Each year, the National Museum of American History (NMAH) brings together young people for a conversation on a topic of their choosing, a National Youth Summit (NYS). We meet with young people and ask them what they are interested in learning about and discussing together. Recent summits have centered Woman Suffrage, Teen Resistance to Racism, and Gender Equity. This year, we are discussing Democracy. Our driving question is, “How do the stories we tell about the past shape our democracy?” In particular, we are interested in how these stories, the perspectives they hold, and people they center impact how we imagine what democracy is and can be. Diverse and inclusive protagonists, authors, and narratives are vital to cultivating imagination, creativity, and empathy. As educators, we should be creating learning environments that provide our students windows and mirrors: points of entry into experiences different from their own, as well as opportunities to reflect on their lives and histories in relationship with others. The alternative, one narrative and perspective, is myopic, even dangerous. Turning to a current example from popular culture illustrates what happens when a singular point of view is perpetuated.

“Stories matter. Many stories matter. Stories have been used to dispossess and to malign, but stories can also be used to empower and to humanize. Stories can break the dignity of a people, but stories can also repair that broken dignity.”

-Chimamanda Ngozi Adichie 

The "Danger of a Single Story" in Storytelling Today

In 2010, Walt Disney Pictures began shifting how it used its intellectual property.
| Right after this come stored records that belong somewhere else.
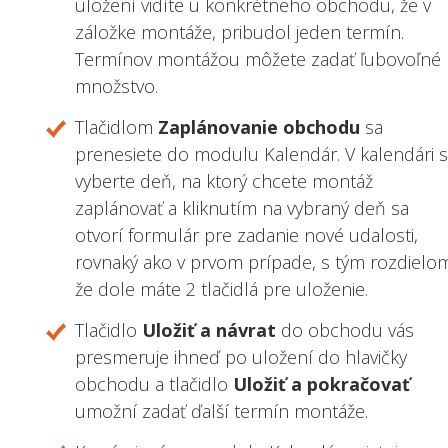
uložení vidíte u konkrétneho obchodu, že v
záložke montáže, pribudol jeden termín.
Termínov montážou môžete zadať ľubovoľné
množstvo.
Tlačidlom
Zaplánovanie obchodu
sa
prenesiete do modulu Kalendár. V kalendári s
vyberte deň, na ktorý chcete montáž
zaplánovať a kliknutím na vybraný deň sa
otvorí formulár pre zadanie nové udalosti,
rovnaký ako v prvom prípade, s tým rozdielo
že dole máte 2 tlačidlá pre uloženie.
Tlačidlo
Uložiť a návrat
do obchodu vás
presmeruje ihneď po uložení do hlavičky
obchodu a tlačidlo
Uložiť a pokračovať
umožní zadať ďalší termín montáže.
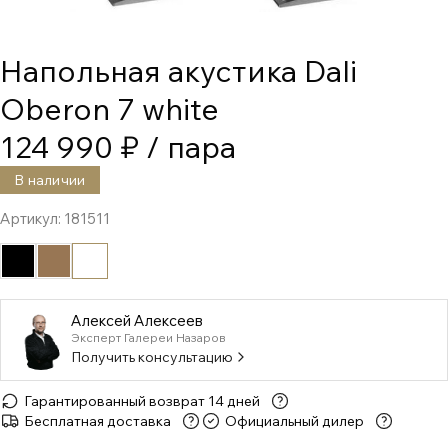
Напольная акустика Dali
Oberon 7 white
124 990 ₽
/ пара
В наличии
Артикул:
181511
Алексей Алексеев
Эксперт Галереи Назаров
Получить консультацию
Гарантированный возврат 14 дней
Бесплатная доставка
Официальный дилер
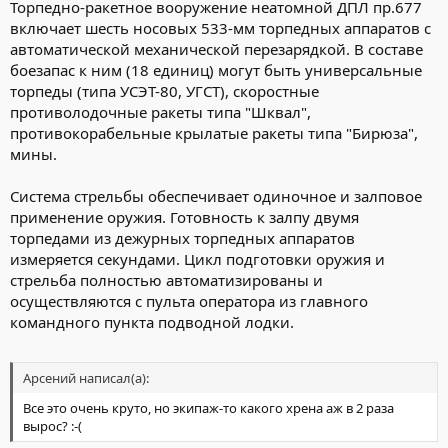
Торпедно-ракетное вооружение неатомной ДПЛ пр.677
и воздушной обстановке.
включает шесть носовых 533-мм торпедных аппаратов с
автоматической механической перезарядкой. В составе
боезапас к ним (18 единиц) могут быть универсальные
торпеды (типа УСЭТ-80, УГСТ), скоростные
противолодочные ракеты типа "Шквал",
противокорабельные крылатые ракеты типа "Бирюза",
мины.
Система стрельбы обеспечивает одиночное и залповое
применение оружия. Готовность к залпу двумя
торпедами из дежурных торпедных аппаратов
измеряется секундами. Цикл подготовки оружия и
стрельба полностью автоматизированы и
осуществляются с пульта оператора из главного
командного пункта подводной лодки.
Арсений написал(а):
Все это очень круто, но экипаж-то какого хрена аж в 2 раза
вырос? :-(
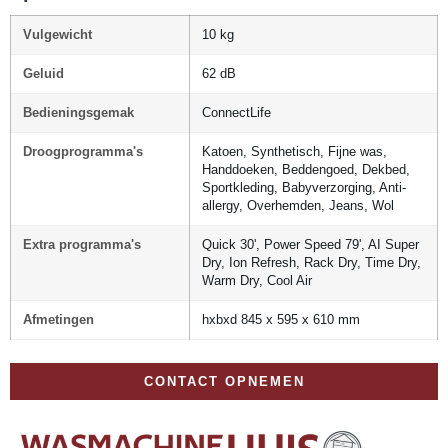
Vulgewicht
10 kg
Geluid
62 dB
Bedieningsgemak
ConnectLife
Droogprogramma's
Katoen, Synthetisch, Fijne was,
Handdoeken, Beddengoed, Dekbed,
Sportkleding, Babyverzorging, Anti-
allergy, Overhemden, Jeans, Wol
Extra programma's
Quick 30', Power Speed 79', AI Super
Dry, Ion Refresh, Rack Dry, Time Dry,
Warm Dry, Cool Air
Afmetingen
hxbxd 845 x 595 x 610 mm
CONTACT OPNEMEN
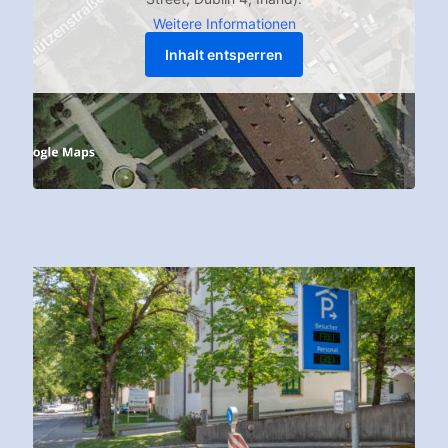
Weitere Informationen
Inhalt entsperren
Up to that point, the company’s strategy mostly consisted of creating demand for its classic films by releasing them for limited windows of time, then “putting them back in the vault.” Children everywhere badgered parents to buy film x because if they did not, it would no longer be available to them for many years. This all shifted with the release of a new live-action Alice in Wonderland directed by Tim Burton and starring Burton regulars Johnny Depp and Helena Bonham Carter. The cast was filled out by Anne Hathaway, Michael Sheen, and the late Alan Rickman among others. Alice became the second highest grossing film that year, beaten only by another Disney property, Toy Story 3. New film technology combined with advancing and continuously improving computer generated imagery (CGI) opened new avenues for content repurposing. If Disney could re-make one of its most visually rich stories in Alice, which other narrative from its vault could it reimagine with live actors in CGI landscapes?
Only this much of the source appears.